Xu Min, Wang Xiaowan, Wang Zengwu, Li Jian, Feng Ruihua, Cui Yueying
Department of Health Economics, Institute of Medical Information, Peking Union Medical College, Chinese Academy of Medical Sciences, Beijing 100730, China.
Fuwai Hospital, Chinese Academy of Medical Sciences; Division of Community Prevention, National Center for Cardiovascular Diseases, Beijing 102308, China.
Zhong Nan Da Xue Xue Bao Yi Xue Ban. 2018 Jun 28;43(6):668-678. doi: 10.11817/j.issn.1672-7347.2018.06.015.
To analyze the equity of outpatient service utilization for hypertensive patients (HPs) under 3 kinds of social medical insurance, and to explore its influential factors. Methods: A total of 8 670 HPs (aged at 15 years old from 28 sub-centers) in 14 provinces were selected. Indirectly standardized method and concentration index were used to analyze the equity of outpatient utilization in HPs, and decomposition analysis was used to explore the impact factors of outpatient treatment among the whole sample population, population with urban employees' basic medical insurance (UEBMI), and population with urban residents' basic medical insurance (URBMI) and new rural cooperative medical systems (NCMS). Results: The overall concentration index (CI) for the whole sample population was 0.2378. After the standardizing "need" variable, horizontal inequity (HI) was 0.2360, indicating that the outpatient service of HPs was inequity and that the higher economic level, the more outpatient services received. The decomposition of overall CI results showed that the positive factors for contribution were gross domestic product (GDP) level, retired, UEBMI and URBMI, and the negative factors for contribution were NCMS. The CI of UEBMI, URBMI and NCMS was 0.2017, 0.1208 and 0.0288, respectively; the HI was 0.1889, 0.1215 and 0.0219, respectively. The inequity in UEBMI is the most serious, followed by NRCMS and URBMI. The economic level was the main factor that caused inequity in the outpatient services utilization in three social medical insurance. In addition to the economic level, a common positive factor for the contribution to UEBMI and URBMI was district of residence, and the age was the positive factor to UEBMI as well. Conclusion: There are different levels of inequity in the HPs covered by 3 kinds of social medical insurance, and the inequity of UEBMI is the highest one among 3 kinds social medical insurance. The economic level is the main factor that affects the equity of outpatient in the HPs under 3 kinds of social medical insurance.

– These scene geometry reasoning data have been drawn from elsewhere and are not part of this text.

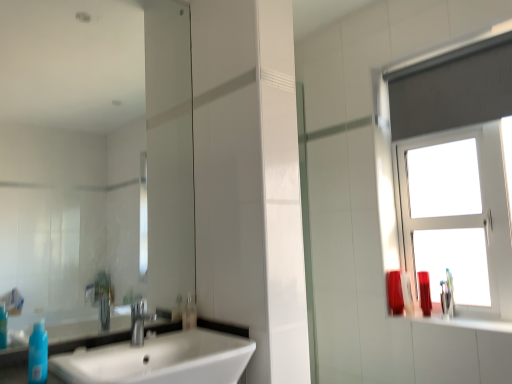 Question: From a real-world perspective, is white glass window at upper right below matte plastic container at right, which is the third toiletry in front-to-back order?

Choices:
 (A) no
 (B) yes

Answer: (A)

Question: Would you consider white glass window at upper right to be distant from matte plastic container at right, which is the third toiletry in front-to-back order?

Choices:
 (A) yes
 (B) no

Answer: (B)

Question: Does white glass window at upper right have a greater height compared to matte plastic container at right, which is counted as the third toiletry, starting from the left?

Choices:
 (A) no
 (B) yes

Answer: (B)

Question: Is white glass window at upper right bigger than matte plastic container at right, placed as the 2th toiletry when sorted from right to left?

Choices:
 (A) no
 (B) yes

Answer: (B)

Question: Is matte plastic container at right, which is counted as the third toiletry, starting from the left, located within white glass window at upper right?

Choices:
 (A) no
 (B) yes

Answer: (A)

Question: Is matte plastic container at right, placed as the 2th toiletry when sorted from right to left, taller or shorter than white glossy sink at lower left?

Choices:
 (A) tall
 (B) short

Answer: (A)

Question: Considering the positions of matte plastic container at right, placed as the 2th toiletry when sorted from right to left, and white glossy sink at lower left in the image, is matte plastic container at right, placed as the 2th toiletry when sorted from right to left, bigger or smaller than white glossy sink at lower left?

Choices:
 (A) big
 (B) small

Answer: (B)

Question: Is matte plastic container at right, placed as the 2th toiletry when sorted from right to left, situated inside white glossy sink at lower left or outside?

Choices:
 (A) inside
 (B) outside

Answer: (B)

Question: From a real-world perspective, is matte plastic container at right, acting as the second toiletry starting from the back, positioned above or below white glossy sink at lower left?

Choices:
 (A) above
 (B) below

Answer: (A)

Question: Is white glass window at upper right spatially inside shiny plastic bottle at right, which is the 4th toiletry in left-to-right order, or outside of it?

Choices:
 (A) outside
 (B) inside

Answer: (A)

Question: Visually, is white glass window at upper right positioned to the left or to the right of shiny plastic bottle at right, which is the 4th toiletry in left-to-right order?

Choices:
 (A) left
 (B) right

Answer: (B)

Question: From the image's perspective, is white glass window at upper right located above or below shiny plastic bottle at right, which is the 4th toiletry in left-to-right order?

Choices:
 (A) below
 (B) above

Answer: (B)

Question: In the image, is white glass window at upper right positioned in front of or behind shiny plastic bottle at right, the 1th toiletry in the right-to-left sequence?

Choices:
 (A) front
 (B) behind

Answer: (A)

Question: Does point (34, 329) appear closer or farther from the camera than point (131, 345)?

Choices:
 (A) closer
 (B) farther

Answer: (A)

Question: Is blue matte bottle at lower left taller or shorter than white glossy sink at lower left?

Choices:
 (A) short
 (B) tall

Answer: (A) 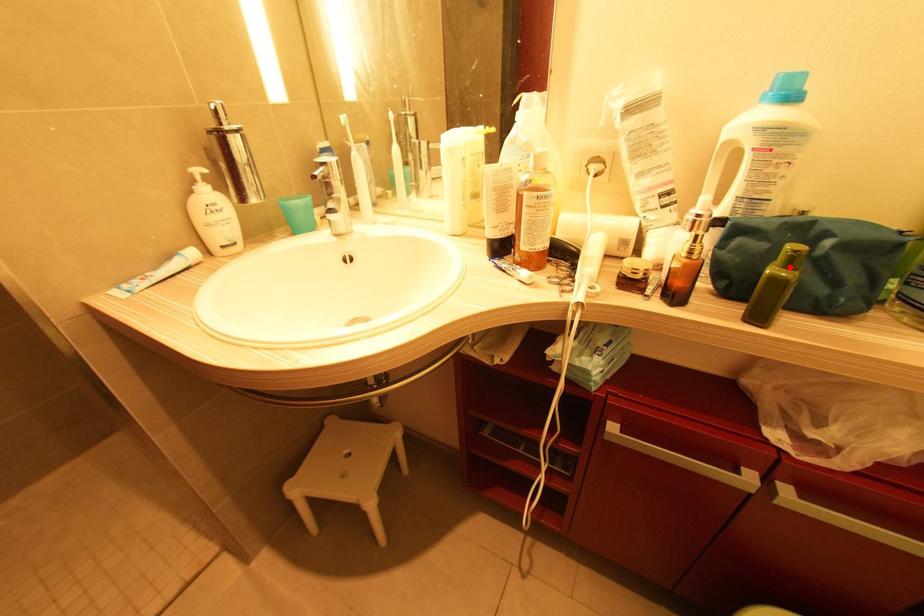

分析3种社会医疗保险制度下高血压患者门诊服务利用的公平性,并探讨其影响因素。方法:选取14个省份的8670例高血压患者(年龄15岁及以上,来自28个分中心)。采用间接标准化法和集中指数分析高血压患者门诊利用的公平性,采用分解分析法探讨全样本人群、城镇职工基本医疗保险人群、城镇居民基本医疗保险人群和新型农村合作医疗人群门诊治疗的影响因素。结果:全样本人群的总体集中指数(CI)为0.2378。标准化“需求”变量后,水平不公平性(HI)为0.2360,表明高血压患者门诊服务存在不公平性,经济水平越高,门诊服务利用越多。总体CI结果分解显示,贡献的积极因素为国内生产总值(GDP)水平、退休、城镇职工基本医疗保险和城镇居民基本医疗保险,贡献的消极因素为新型农村合作医疗。城镇职工基本医疗保险、城镇居民基本医疗保险和新型农村合作医疗的CI分别为0.2017、0.1208和0.0288;HI分别为0.1889、0.1215和0.0219。城镇职工基本医疗保险的不公平性最严重,其次是新型农村合作医疗和城镇居民基本医疗保险。经济水平是导致三种社会医疗保险门诊服务利用不公平的主要因素。除经济水平外,居住地是影响城镇职工基本医疗保险和城镇居民基本医疗保险的共同积极因素,年龄也是影响城镇职工基本医疗保险的积极因素。结论:3种社会医疗保险覆盖的高血压患者存在不同程度的不公平性,其中城镇职工基本医疗保险的不公平性最高。经济水平是影响3种社会医疗保险制度下高血压患者门诊公平性的主要因素。